───── RECORDED INFORMATION

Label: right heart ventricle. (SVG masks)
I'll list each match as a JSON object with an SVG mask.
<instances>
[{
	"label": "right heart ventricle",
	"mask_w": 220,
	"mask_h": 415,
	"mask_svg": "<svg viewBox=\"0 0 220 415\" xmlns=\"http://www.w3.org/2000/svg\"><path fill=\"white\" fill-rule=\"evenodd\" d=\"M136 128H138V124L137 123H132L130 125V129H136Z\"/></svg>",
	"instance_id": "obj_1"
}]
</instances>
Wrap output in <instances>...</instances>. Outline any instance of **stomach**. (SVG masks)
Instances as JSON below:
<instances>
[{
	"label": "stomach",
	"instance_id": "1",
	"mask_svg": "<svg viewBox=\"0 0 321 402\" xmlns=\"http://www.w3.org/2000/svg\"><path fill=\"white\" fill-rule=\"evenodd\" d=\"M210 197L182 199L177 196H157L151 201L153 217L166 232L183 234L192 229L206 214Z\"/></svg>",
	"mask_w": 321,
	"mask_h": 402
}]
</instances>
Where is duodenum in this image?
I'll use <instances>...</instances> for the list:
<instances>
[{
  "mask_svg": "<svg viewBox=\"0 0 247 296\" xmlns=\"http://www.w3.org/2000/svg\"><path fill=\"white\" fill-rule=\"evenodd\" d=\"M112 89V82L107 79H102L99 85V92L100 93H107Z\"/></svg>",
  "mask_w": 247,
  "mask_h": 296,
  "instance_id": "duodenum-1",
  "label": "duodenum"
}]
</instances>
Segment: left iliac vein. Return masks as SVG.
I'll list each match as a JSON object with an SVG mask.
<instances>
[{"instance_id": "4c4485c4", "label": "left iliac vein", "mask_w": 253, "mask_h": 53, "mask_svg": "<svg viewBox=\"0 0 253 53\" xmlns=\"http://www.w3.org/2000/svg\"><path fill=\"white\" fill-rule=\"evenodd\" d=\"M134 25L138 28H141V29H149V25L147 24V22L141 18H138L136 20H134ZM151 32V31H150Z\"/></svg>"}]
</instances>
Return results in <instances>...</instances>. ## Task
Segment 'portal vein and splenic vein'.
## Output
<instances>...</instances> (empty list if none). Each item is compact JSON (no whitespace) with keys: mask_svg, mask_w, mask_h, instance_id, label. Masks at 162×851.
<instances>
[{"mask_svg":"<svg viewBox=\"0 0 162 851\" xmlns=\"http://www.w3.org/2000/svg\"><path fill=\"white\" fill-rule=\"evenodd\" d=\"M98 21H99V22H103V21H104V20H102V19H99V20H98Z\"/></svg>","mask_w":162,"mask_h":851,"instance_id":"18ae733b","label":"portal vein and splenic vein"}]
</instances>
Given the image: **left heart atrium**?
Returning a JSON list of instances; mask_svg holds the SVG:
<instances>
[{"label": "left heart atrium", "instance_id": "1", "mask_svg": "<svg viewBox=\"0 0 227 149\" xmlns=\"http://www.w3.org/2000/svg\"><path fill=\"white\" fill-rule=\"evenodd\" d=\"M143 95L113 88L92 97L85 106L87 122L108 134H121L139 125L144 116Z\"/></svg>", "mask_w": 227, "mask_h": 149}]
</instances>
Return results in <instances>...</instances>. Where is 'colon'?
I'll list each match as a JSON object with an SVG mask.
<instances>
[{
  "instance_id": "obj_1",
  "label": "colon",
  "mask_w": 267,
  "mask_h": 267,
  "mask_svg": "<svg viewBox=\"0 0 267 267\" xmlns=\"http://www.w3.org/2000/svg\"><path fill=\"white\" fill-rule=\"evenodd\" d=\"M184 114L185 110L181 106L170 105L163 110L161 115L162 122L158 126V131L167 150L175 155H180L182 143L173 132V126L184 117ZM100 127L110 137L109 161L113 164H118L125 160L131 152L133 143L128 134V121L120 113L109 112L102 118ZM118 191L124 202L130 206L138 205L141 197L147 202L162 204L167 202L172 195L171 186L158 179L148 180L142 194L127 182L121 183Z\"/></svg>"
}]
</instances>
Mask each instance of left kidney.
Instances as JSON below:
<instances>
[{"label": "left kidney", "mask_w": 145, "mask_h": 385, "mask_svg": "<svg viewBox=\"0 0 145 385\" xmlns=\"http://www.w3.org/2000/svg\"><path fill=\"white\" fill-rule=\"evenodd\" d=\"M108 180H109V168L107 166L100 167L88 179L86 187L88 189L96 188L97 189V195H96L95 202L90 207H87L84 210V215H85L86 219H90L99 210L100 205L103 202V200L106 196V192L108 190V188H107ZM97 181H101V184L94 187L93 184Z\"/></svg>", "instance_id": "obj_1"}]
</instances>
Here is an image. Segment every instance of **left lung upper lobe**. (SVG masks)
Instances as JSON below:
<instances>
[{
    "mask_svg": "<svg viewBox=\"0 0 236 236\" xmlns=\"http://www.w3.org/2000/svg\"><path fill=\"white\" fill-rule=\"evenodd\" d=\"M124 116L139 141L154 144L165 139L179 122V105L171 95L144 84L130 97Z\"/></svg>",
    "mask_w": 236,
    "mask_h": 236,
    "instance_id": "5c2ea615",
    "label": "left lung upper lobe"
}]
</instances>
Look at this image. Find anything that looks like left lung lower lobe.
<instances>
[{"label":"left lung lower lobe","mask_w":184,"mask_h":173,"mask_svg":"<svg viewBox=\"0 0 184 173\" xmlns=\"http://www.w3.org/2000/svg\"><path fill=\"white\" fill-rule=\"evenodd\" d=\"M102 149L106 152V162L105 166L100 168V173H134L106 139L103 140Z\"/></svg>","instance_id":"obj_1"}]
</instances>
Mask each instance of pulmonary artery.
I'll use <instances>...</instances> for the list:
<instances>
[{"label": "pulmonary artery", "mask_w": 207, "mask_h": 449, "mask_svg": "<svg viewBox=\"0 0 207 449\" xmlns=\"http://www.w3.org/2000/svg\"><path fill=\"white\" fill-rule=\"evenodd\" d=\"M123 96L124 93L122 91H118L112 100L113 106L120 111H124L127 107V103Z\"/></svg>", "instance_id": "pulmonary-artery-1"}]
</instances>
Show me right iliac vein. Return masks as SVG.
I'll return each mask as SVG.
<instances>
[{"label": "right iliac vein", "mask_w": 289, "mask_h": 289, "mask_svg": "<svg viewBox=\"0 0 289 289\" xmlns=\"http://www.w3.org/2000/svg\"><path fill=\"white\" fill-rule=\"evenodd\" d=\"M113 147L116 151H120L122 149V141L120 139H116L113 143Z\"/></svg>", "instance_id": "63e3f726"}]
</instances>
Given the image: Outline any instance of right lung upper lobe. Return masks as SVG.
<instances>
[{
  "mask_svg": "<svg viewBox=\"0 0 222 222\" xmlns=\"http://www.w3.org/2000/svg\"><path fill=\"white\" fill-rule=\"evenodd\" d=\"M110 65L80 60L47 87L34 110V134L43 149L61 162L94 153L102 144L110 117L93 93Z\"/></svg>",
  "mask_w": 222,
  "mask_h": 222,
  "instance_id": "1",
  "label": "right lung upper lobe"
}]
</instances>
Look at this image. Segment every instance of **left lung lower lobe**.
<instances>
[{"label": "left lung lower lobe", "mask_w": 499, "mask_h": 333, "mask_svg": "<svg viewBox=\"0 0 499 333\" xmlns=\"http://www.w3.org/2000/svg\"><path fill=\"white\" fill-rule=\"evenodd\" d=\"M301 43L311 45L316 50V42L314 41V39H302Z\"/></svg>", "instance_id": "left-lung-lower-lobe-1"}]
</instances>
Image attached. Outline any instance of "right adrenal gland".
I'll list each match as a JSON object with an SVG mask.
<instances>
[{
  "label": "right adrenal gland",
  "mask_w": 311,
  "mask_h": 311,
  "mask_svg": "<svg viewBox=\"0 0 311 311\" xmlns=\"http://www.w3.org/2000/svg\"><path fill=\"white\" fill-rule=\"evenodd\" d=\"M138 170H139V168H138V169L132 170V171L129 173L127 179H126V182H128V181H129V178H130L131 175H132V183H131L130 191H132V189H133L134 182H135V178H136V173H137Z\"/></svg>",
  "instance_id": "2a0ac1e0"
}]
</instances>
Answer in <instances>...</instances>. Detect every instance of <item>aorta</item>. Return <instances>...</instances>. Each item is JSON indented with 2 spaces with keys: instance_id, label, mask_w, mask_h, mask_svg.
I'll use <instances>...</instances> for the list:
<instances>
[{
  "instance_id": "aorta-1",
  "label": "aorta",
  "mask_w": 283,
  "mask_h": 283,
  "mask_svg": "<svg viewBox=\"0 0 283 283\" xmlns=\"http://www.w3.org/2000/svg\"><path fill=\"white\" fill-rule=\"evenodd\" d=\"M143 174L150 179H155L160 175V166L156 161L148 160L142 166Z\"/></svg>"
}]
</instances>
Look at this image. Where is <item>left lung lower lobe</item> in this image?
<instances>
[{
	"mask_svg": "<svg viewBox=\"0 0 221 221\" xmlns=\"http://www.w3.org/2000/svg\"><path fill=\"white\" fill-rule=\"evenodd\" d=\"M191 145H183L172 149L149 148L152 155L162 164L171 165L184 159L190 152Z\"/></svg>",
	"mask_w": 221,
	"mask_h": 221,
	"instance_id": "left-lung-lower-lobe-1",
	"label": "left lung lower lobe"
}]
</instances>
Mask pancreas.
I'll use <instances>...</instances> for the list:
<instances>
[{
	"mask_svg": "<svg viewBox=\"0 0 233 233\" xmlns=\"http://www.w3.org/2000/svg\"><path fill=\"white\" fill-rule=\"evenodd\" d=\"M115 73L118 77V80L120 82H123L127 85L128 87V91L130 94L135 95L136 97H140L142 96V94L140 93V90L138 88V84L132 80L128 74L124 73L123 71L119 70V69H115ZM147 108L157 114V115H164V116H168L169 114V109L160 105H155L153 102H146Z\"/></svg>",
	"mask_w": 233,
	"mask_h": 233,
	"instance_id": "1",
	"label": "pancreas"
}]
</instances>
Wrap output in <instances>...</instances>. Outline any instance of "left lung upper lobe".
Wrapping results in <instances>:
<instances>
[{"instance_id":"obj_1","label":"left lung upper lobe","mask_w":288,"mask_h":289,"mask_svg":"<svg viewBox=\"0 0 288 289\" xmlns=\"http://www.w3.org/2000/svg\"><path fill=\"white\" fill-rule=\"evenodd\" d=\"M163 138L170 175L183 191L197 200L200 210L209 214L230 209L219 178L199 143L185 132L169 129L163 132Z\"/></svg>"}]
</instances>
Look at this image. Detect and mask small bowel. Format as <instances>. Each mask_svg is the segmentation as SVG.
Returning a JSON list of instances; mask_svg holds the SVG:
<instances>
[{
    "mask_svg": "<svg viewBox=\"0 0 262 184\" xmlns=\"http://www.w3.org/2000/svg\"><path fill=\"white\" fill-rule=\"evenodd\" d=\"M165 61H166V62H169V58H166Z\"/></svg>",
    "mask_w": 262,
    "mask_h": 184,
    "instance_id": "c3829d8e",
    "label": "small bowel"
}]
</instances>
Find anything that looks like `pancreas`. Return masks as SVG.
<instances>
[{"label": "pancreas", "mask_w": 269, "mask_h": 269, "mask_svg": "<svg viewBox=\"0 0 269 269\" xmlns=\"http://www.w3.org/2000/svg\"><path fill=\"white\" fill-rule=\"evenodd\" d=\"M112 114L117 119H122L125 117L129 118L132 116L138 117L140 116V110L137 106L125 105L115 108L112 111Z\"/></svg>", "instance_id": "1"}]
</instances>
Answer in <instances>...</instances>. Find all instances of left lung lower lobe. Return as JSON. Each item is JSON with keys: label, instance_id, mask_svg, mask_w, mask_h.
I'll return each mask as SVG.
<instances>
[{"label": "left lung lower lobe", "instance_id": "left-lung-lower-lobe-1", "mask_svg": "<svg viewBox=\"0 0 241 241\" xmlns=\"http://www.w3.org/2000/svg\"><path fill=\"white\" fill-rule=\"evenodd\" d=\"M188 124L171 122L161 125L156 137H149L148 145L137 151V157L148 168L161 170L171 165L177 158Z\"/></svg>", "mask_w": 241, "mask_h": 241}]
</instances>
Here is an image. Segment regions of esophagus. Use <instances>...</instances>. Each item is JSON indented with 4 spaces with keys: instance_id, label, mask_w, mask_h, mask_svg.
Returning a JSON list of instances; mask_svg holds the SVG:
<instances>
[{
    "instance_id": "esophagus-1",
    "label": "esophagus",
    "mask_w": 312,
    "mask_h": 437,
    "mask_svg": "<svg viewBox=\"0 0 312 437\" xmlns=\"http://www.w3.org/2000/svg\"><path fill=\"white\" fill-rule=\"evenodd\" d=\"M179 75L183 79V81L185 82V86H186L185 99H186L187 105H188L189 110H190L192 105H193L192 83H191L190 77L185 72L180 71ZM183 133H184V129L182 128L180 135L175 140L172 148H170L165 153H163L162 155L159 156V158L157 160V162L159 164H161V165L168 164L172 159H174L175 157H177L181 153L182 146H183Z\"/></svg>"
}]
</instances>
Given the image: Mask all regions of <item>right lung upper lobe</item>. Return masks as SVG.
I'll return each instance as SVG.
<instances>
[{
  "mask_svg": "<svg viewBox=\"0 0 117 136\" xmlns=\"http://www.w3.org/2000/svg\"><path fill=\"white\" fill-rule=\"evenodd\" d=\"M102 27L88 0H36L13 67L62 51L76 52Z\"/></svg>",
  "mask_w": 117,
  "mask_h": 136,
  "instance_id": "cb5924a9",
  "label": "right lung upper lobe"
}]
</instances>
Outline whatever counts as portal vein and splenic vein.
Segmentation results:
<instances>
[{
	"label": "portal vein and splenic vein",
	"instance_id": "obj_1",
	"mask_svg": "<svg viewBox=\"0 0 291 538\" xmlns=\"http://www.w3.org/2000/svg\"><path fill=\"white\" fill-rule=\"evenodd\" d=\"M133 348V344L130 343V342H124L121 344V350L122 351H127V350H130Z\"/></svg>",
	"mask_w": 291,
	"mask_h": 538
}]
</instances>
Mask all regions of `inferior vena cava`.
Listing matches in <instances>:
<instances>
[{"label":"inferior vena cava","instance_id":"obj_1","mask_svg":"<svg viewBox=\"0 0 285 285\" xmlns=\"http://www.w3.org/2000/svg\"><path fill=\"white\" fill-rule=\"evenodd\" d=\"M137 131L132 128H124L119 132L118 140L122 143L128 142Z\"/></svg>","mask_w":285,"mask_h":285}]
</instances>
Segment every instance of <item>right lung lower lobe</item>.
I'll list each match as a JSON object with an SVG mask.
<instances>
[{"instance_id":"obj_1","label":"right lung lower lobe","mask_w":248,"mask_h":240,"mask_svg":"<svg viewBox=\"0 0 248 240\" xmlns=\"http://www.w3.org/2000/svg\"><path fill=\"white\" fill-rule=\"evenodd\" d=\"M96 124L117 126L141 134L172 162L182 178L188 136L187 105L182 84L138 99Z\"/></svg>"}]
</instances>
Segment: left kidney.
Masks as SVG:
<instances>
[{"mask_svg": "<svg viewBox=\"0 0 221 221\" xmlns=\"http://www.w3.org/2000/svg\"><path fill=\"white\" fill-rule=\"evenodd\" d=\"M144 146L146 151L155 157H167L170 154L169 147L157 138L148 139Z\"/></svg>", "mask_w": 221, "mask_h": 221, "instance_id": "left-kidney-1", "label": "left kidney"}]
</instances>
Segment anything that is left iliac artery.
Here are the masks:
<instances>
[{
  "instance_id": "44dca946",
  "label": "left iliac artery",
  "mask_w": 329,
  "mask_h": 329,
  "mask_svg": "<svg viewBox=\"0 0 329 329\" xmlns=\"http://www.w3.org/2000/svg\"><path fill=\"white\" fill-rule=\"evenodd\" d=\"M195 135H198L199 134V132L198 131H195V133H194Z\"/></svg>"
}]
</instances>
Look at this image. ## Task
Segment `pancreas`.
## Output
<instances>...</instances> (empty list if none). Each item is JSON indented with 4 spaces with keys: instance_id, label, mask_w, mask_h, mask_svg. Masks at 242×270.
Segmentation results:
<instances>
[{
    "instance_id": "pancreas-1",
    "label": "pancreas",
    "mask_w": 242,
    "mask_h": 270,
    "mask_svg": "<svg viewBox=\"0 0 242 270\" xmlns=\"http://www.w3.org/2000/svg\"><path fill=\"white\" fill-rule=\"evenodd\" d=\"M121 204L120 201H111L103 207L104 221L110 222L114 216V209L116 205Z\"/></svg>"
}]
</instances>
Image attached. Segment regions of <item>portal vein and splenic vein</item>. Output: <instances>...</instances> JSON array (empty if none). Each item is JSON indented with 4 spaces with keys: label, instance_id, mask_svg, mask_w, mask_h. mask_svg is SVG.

──────────

▸ **EXERCISE PROMPT**: Find the line with "Segment every instance of <item>right" in the listing. Reproduce it and all the lines after it, exactly, through the last line.

▸ **WRITTEN ANSWER**:
Segment every instance of <item>right lung lower lobe</item>.
I'll list each match as a JSON object with an SVG mask.
<instances>
[{"instance_id":"obj_1","label":"right lung lower lobe","mask_w":248,"mask_h":240,"mask_svg":"<svg viewBox=\"0 0 248 240\" xmlns=\"http://www.w3.org/2000/svg\"><path fill=\"white\" fill-rule=\"evenodd\" d=\"M96 124L117 126L141 134L172 162L182 178L188 136L187 105L182 84L138 99Z\"/></svg>"}]
</instances>
Segment: left kidney.
Masks as SVG:
<instances>
[{"mask_svg": "<svg viewBox=\"0 0 221 221\" xmlns=\"http://www.w3.org/2000/svg\"><path fill=\"white\" fill-rule=\"evenodd\" d=\"M144 146L146 151L155 157H167L170 154L169 147L157 138L148 139Z\"/></svg>", "mask_w": 221, "mask_h": 221, "instance_id": "left-kidney-1", "label": "left kidney"}]
</instances>
Segment anything that is left iliac artery.
Here are the masks:
<instances>
[{
  "instance_id": "44dca946",
  "label": "left iliac artery",
  "mask_w": 329,
  "mask_h": 329,
  "mask_svg": "<svg viewBox=\"0 0 329 329\" xmlns=\"http://www.w3.org/2000/svg\"><path fill=\"white\" fill-rule=\"evenodd\" d=\"M195 135H198L199 134V132L198 131H195V133H194Z\"/></svg>"
}]
</instances>
Look at this image. ## Task
Segment `pancreas`.
## Output
<instances>...</instances> (empty list if none). Each item is JSON indented with 4 spaces with keys: instance_id, label, mask_w, mask_h, mask_svg. Masks at 242×270.
Segmentation results:
<instances>
[{
    "instance_id": "pancreas-1",
    "label": "pancreas",
    "mask_w": 242,
    "mask_h": 270,
    "mask_svg": "<svg viewBox=\"0 0 242 270\" xmlns=\"http://www.w3.org/2000/svg\"><path fill=\"white\" fill-rule=\"evenodd\" d=\"M121 204L120 201H111L103 207L104 221L110 222L114 216V209L116 205Z\"/></svg>"
}]
</instances>
Image attached. Segment regions of <item>portal vein and splenic vein</item>. Output: <instances>...</instances> JSON array (empty if none). Each item is JSON indented with 4 spaces with keys: label, instance_id, mask_svg, mask_w, mask_h. mask_svg is SVG.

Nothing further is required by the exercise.